### Directions for this task
The answer must consist of every line below that contains the word "départ".

### Data under study

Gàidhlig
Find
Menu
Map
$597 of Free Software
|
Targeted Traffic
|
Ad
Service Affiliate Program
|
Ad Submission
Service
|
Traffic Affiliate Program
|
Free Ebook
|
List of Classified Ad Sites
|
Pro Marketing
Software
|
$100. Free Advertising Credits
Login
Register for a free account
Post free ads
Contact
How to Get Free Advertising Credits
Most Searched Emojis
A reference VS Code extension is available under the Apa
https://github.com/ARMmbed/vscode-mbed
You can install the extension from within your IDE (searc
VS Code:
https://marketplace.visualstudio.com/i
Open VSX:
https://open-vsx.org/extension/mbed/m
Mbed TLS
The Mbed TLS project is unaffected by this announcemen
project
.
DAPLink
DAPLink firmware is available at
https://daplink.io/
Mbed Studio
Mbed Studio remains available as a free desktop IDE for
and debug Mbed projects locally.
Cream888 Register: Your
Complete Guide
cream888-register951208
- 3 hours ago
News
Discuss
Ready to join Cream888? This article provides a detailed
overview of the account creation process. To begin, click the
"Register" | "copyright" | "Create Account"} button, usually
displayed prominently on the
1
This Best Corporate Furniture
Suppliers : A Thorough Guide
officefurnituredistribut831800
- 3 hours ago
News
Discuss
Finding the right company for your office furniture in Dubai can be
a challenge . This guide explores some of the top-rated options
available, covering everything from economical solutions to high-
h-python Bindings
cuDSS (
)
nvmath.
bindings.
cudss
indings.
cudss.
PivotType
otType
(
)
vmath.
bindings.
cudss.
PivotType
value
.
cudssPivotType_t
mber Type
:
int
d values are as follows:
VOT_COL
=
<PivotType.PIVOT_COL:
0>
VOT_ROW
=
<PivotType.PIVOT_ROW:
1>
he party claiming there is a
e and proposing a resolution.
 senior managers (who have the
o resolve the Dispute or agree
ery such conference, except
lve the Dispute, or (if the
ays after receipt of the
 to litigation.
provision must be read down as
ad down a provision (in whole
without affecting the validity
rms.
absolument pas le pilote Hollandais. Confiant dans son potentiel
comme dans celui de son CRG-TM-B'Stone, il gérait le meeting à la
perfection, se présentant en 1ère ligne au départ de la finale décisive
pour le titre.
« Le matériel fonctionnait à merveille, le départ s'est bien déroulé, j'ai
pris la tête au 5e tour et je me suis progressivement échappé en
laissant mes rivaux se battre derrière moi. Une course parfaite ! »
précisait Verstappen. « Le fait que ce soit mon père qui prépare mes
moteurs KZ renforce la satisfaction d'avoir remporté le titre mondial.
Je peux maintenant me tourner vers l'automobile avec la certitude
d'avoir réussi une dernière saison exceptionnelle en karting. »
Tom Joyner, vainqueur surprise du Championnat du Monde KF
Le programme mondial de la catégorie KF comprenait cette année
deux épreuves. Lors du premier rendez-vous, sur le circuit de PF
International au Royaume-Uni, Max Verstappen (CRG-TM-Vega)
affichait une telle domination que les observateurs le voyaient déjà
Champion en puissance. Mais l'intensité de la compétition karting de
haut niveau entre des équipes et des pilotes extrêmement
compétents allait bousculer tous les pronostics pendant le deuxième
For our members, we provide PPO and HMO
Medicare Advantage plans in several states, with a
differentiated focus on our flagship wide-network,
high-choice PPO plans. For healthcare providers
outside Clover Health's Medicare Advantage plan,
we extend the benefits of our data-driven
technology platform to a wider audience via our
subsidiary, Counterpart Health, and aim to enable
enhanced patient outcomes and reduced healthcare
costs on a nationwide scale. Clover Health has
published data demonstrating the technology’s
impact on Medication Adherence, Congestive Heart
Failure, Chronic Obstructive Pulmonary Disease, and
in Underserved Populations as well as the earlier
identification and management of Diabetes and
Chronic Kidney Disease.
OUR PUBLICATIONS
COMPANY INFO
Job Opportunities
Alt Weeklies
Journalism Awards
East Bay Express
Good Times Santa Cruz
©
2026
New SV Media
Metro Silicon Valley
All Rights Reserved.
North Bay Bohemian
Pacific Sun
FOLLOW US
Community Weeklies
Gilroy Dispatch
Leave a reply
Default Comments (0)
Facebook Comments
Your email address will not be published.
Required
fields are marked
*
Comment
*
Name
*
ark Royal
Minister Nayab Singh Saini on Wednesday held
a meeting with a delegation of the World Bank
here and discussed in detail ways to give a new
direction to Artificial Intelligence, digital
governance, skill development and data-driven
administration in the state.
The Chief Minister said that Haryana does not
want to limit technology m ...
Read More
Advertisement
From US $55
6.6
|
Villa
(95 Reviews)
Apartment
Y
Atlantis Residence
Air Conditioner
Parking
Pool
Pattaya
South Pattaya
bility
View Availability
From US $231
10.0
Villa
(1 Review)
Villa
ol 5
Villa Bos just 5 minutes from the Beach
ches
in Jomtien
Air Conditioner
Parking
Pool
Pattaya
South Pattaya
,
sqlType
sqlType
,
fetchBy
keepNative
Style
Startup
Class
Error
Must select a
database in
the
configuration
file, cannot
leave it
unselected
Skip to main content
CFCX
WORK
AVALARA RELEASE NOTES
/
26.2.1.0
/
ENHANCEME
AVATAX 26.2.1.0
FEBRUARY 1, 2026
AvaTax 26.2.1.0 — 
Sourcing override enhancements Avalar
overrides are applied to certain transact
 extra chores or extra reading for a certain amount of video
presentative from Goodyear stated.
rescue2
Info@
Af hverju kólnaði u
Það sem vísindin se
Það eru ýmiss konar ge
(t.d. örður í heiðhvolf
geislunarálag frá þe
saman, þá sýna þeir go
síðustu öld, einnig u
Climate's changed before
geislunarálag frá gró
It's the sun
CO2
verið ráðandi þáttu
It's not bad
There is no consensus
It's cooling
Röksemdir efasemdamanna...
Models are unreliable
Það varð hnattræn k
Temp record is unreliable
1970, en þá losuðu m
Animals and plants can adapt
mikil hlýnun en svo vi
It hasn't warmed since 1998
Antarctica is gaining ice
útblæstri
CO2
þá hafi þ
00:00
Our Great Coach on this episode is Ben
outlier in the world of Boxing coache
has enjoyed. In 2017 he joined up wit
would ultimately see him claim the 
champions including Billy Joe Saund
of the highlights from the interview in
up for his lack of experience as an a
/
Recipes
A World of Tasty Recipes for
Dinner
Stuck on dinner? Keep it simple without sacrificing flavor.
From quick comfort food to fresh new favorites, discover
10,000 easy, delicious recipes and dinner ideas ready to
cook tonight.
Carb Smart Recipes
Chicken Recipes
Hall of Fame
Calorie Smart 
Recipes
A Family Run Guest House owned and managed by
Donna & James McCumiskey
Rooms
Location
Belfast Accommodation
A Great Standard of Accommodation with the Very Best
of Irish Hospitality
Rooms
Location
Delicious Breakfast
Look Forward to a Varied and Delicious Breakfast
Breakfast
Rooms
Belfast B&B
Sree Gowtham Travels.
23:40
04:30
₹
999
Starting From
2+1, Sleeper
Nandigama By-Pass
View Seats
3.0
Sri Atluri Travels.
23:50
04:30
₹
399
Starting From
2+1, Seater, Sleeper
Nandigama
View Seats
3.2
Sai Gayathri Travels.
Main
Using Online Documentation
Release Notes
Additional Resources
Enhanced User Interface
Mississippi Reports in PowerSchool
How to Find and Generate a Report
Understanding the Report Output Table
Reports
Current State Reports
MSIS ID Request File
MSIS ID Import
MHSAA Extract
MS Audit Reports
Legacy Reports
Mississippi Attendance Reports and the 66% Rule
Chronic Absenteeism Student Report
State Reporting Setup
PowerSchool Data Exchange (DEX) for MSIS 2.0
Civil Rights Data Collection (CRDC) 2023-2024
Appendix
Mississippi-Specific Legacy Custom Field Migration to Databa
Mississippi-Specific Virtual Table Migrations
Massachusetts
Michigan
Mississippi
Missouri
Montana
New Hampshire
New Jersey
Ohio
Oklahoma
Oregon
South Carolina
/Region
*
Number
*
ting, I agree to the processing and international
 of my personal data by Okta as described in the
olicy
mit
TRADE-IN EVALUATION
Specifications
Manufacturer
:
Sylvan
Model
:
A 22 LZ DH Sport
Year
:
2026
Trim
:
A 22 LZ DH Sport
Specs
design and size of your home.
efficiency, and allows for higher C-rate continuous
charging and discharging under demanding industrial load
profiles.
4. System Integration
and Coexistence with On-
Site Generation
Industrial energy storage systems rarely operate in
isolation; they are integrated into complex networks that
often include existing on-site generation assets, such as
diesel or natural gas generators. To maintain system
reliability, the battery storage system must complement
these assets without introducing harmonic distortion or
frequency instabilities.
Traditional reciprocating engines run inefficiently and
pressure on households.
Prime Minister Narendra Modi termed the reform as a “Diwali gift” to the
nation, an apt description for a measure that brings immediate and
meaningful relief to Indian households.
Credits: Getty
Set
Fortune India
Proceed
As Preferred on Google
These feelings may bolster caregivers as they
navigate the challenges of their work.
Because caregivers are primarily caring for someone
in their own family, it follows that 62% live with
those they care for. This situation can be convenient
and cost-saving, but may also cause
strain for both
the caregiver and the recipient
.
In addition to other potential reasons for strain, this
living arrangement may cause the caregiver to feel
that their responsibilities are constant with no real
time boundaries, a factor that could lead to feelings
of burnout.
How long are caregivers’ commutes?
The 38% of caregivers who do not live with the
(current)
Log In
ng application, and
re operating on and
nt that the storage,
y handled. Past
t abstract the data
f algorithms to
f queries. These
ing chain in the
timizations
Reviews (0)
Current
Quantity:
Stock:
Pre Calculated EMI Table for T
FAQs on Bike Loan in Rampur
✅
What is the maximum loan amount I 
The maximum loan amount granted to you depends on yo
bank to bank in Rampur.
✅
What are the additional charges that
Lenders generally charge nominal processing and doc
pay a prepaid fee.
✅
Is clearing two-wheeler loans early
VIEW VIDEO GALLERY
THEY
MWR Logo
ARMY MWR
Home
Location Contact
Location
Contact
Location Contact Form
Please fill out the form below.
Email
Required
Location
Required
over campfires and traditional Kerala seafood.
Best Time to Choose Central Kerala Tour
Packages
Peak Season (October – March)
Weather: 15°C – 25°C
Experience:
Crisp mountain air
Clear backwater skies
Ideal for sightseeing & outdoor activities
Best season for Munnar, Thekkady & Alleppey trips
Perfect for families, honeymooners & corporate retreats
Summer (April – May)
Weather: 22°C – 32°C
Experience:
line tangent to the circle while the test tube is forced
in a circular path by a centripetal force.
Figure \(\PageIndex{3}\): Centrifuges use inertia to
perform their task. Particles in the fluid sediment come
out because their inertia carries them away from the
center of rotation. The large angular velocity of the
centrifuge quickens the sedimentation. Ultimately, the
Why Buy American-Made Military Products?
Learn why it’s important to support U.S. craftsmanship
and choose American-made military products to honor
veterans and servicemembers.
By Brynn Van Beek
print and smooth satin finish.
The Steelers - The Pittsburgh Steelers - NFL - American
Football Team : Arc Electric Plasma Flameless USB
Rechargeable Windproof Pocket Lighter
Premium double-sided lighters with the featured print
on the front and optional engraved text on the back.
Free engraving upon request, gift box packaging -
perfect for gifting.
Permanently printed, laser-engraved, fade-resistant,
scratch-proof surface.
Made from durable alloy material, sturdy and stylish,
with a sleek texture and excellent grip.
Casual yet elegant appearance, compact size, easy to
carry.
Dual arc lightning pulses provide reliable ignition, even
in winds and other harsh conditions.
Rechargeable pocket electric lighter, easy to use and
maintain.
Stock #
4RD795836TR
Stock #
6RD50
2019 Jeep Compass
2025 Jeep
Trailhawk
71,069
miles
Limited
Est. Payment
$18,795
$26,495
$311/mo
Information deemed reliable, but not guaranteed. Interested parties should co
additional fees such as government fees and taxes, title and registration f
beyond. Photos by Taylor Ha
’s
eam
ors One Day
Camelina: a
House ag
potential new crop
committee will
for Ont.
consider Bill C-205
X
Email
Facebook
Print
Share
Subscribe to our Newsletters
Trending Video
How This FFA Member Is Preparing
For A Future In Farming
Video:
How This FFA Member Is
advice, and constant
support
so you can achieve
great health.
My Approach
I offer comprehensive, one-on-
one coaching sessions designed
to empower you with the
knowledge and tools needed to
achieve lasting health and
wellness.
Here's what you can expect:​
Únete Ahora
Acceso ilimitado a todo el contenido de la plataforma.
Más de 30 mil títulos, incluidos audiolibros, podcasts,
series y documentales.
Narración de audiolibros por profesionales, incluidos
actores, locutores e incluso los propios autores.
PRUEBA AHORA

### Answer to the problem
perfection, se présentant en 1ère ligne au départ de la finale décisive
« Le matériel fonctionnait à merveille, le départ s'est bien déroulé, j'ai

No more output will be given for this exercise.